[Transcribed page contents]
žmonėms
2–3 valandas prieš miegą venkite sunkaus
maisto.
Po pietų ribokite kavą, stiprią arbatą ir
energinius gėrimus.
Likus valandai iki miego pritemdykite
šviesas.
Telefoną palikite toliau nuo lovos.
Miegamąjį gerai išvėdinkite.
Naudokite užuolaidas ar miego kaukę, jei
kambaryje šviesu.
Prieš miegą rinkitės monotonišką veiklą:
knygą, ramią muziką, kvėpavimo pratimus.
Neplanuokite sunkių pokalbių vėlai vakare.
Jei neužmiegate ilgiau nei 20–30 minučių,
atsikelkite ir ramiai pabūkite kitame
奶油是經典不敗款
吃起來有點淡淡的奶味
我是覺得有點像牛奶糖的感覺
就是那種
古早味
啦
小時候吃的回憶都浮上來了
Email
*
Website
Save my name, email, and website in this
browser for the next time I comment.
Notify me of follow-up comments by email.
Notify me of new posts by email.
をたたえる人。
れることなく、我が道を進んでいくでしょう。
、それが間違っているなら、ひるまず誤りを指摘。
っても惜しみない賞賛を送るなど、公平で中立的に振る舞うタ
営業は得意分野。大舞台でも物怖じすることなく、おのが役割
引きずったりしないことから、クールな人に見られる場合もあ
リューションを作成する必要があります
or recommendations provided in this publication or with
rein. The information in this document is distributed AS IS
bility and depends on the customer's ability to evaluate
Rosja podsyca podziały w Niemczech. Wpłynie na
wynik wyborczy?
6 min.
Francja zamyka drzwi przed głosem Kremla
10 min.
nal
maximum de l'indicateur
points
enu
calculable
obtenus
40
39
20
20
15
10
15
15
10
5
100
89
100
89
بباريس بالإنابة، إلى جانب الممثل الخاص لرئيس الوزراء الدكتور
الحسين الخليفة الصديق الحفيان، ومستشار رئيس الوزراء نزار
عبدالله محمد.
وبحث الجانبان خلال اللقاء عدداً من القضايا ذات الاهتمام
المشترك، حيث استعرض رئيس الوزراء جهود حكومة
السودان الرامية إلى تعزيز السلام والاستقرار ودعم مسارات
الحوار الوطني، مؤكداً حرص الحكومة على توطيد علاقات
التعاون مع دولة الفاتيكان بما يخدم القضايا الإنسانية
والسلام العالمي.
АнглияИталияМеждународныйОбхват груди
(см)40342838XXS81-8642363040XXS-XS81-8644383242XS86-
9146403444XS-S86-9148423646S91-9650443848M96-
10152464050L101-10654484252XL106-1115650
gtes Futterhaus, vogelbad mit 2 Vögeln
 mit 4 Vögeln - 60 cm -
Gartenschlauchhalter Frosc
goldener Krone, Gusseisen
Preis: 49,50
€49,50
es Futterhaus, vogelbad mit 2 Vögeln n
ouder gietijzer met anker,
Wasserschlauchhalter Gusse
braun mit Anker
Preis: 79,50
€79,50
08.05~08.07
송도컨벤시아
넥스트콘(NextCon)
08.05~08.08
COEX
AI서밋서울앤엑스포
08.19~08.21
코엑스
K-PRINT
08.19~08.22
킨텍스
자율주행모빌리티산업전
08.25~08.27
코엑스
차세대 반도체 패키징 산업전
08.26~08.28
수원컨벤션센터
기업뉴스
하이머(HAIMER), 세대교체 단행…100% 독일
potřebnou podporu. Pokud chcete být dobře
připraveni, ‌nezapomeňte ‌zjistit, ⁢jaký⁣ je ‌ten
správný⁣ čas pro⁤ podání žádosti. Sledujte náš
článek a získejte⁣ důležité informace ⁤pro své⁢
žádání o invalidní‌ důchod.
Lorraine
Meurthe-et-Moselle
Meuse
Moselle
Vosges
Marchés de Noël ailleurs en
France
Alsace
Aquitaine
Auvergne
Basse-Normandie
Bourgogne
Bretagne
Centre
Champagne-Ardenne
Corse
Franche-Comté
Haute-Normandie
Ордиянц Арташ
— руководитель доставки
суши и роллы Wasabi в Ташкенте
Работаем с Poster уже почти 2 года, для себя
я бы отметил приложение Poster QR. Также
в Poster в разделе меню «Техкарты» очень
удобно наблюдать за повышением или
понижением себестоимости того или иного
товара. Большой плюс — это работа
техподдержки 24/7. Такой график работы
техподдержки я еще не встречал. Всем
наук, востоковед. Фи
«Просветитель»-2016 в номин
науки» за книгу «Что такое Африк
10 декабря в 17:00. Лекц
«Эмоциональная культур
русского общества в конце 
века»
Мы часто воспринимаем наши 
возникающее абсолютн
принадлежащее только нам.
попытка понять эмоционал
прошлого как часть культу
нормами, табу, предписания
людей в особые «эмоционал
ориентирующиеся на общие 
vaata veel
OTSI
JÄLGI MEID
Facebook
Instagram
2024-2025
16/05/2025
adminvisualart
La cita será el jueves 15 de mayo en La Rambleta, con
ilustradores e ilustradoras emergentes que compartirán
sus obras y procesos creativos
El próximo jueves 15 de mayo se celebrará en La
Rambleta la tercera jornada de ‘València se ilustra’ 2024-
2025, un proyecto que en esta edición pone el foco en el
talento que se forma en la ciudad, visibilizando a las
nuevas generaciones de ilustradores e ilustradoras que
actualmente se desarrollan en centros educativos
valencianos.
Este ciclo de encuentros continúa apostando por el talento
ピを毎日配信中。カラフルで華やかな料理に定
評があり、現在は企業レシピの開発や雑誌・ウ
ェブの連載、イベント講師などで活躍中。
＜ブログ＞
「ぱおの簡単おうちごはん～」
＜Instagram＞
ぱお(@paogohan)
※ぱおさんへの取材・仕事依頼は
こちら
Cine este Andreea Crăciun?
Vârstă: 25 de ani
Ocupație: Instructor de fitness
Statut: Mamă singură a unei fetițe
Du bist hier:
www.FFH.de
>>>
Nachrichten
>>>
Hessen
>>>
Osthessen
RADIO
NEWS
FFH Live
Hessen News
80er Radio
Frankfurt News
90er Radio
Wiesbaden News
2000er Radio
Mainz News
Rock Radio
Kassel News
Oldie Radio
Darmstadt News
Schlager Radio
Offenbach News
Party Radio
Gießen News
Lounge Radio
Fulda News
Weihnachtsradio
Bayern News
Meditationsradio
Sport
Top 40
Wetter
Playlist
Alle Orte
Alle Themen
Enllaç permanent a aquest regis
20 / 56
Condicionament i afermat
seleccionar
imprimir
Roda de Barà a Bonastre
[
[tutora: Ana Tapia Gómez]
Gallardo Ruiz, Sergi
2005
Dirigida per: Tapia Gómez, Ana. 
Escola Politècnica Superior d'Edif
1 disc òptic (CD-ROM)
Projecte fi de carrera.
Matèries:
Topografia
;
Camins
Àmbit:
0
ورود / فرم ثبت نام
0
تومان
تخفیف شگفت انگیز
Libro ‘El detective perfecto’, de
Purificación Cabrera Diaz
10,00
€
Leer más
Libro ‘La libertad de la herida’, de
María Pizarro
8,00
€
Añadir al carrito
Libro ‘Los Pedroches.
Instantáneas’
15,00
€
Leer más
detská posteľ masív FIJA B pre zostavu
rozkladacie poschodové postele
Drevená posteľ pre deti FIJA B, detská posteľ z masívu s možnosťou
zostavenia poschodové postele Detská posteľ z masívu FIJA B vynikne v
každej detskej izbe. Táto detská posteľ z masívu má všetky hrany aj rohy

* [EXERCISE] Your task is to copy exactly, and only, the lines from the line with "Libro ‘Los Pedroches." through the last line of the entries, both included.

* [EXPECTED ANSWER]
Libro ‘Los Pedroches.
Instantáneas’
15,00
€
Leer más
detská posteľ masív FIJA B pre zostavu
rozkladacie poschodové postele
Drevená posteľ pre deti FIJA B, detská posteľ z masívu s možnosťou
zostavenia poschodové postele Detská posteľ z masívu FIJA B vynikne v
každej detskej izbe. Táto detská posteľ z masívu má všetky hrany aj rohy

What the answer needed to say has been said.